[Exercise requirements] Exactly as given, write out the lines from the one containing "keys, with some" through the end of the listing, with both ends included and nothing else.

[Supplied entries]
____
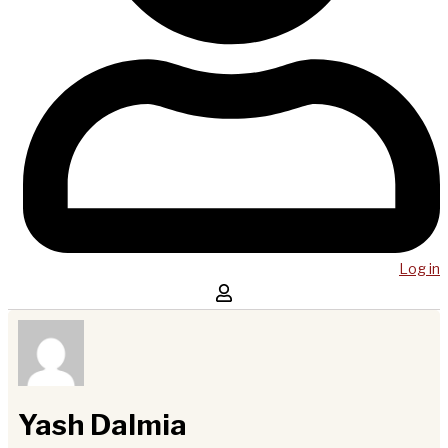
Log in
Yash Dalmia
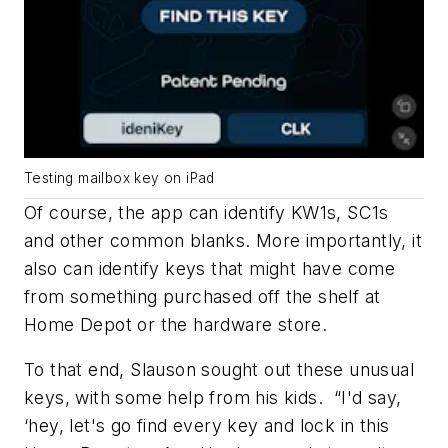
Testing mailbox key on iPad
Of course, the app can identify KW1s, SC1s
and other common blanks. More importantly, it
also can identify keys that might have come
from something purchased off the shelf at
Home Depot or the hardware store.
To that end, Slauson sought out these unusual
keys, with some help from his kids. “I'd say,
‘hey, let's go find every key and lock in this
____
[Response to this exercise]
keys, with some help from his kids. “I'd say,
‘hey, let's go find every key and lock in this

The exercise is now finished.